INSTRUCTIONS TO FOLLOW
Copy out, from the data, each line containing the string "ocupação".

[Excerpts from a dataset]
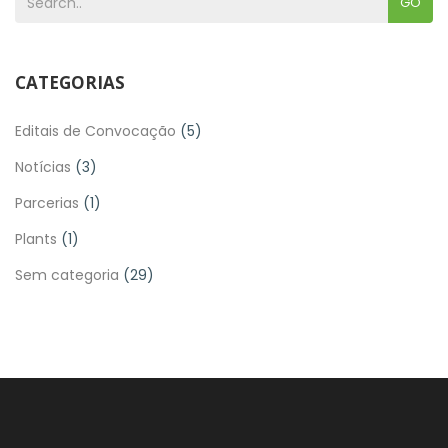
GO
CATEGORIAS
Editais de Convocação
(5)
Notícias
(3)
Parcerias
(1)
Plants
(1)
Sem categoria
(29)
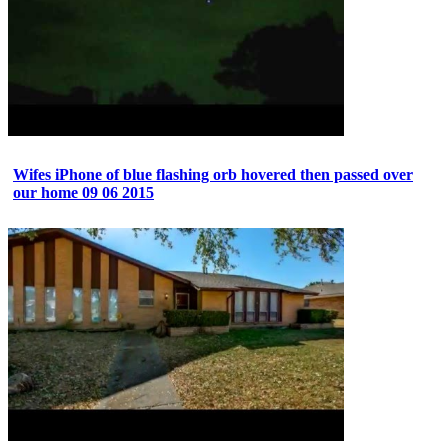
Wifes iPhone of blue flashing orb hovered then passed over
our home 09 06 2015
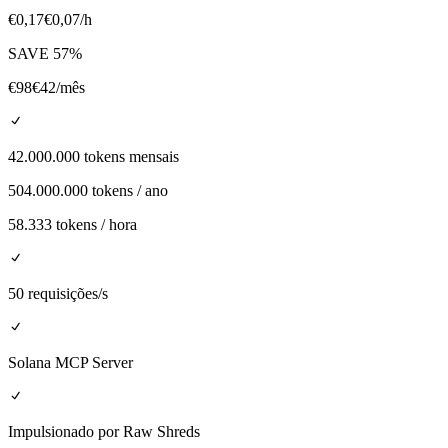
€
0,17
€
0,07
/h
SAVE
57
%
€
98
€
42
/mês
42.000.000 tokens mensais
504.000.000 tokens / ano
58.333 tokens / hora
50 requisições/s
Solana MCP Server
Impulsionado por Raw Shreds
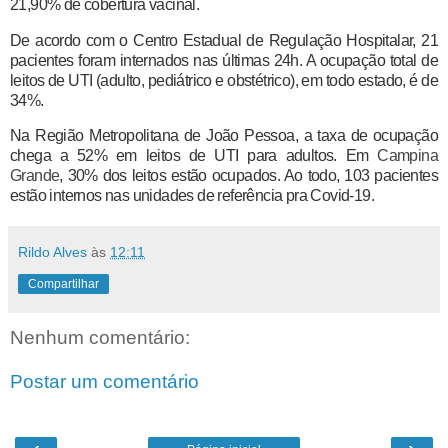
21,90% de cobertura vacinal.
De acordo com o Centro Estadual de Regulação Hospitalar, 21
pacientes foram internados nas últimas 24h. A ocupação total de
leitos de UTI (adulto, pediátrico e obstétrico), em todo estado, é de
34%.
Na Região Metropolitana de João Pessoa, a taxa de ocupação
chega a 52% em leitos de UTI para adultos. Em
Campina
Grande
, 30% dos leitos estão ocupados. Ao todo, 103 pacientes
estão internos nas unidades de referência pra Covid-19.
Rildo Alves
às
12:11
Compartilhar
Nenhum comentário:
Postar um comentário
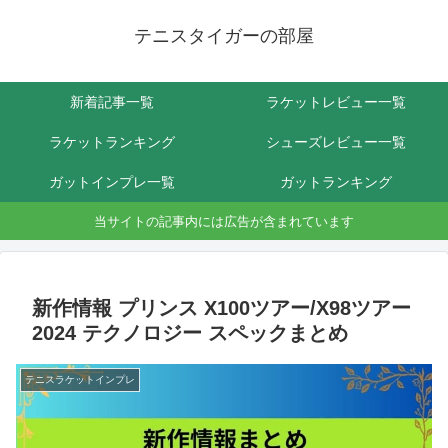
テニスタイガーの部屋
新着記事一覧
ラケットレビュー一覧
ラケットランキング
シューズレビュー一覧
ガットインプレ一覧
ガットランキング
当サイトの記事内には広告が含まれています
新作情報 プリンス X100ツアー/X98ツアー
2024 テクノロジー スペックまとめ
テニスラケットインプレ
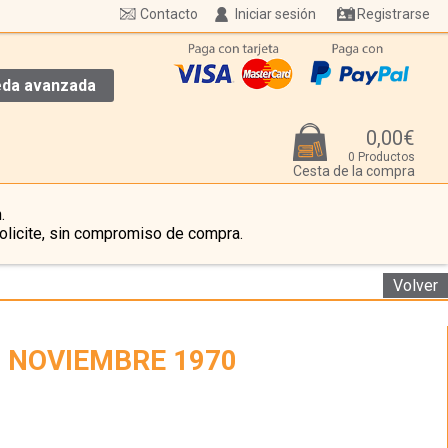
Contacto
Iniciar sesión
Registrarse
da avanzada
0,00€
0 Productos
Cesta de la compra
.
olicite, sin compromiso de compra.
Volver
) NOVIEMBRE 1970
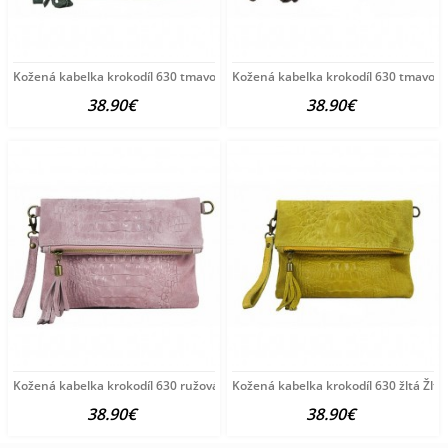
Kožená kabelka krokodíl 630 tmavozelená Zelená
Kožená kabelka krokodíl 630 tmavo
38.90€
38.90€
Kožená kabelka krokodíl 630 ružová Ružová
Kožená kabelka krokodíl 630 žltá Žltá
38.90€
38.90€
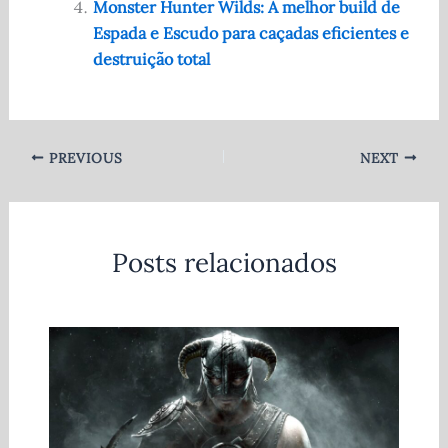
Monster Hunter Wilds: A melhor build de
Espada e Escudo para caçadas eficientes e
destruição total
PREVIOUS
NEXT
Posts relacionados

ANSWER TO THE EXERCISE
pacientes foram internados nas últimas 24h. A ocupação total de
Na Região Metropolitana de João Pessoa, a taxa de ocupação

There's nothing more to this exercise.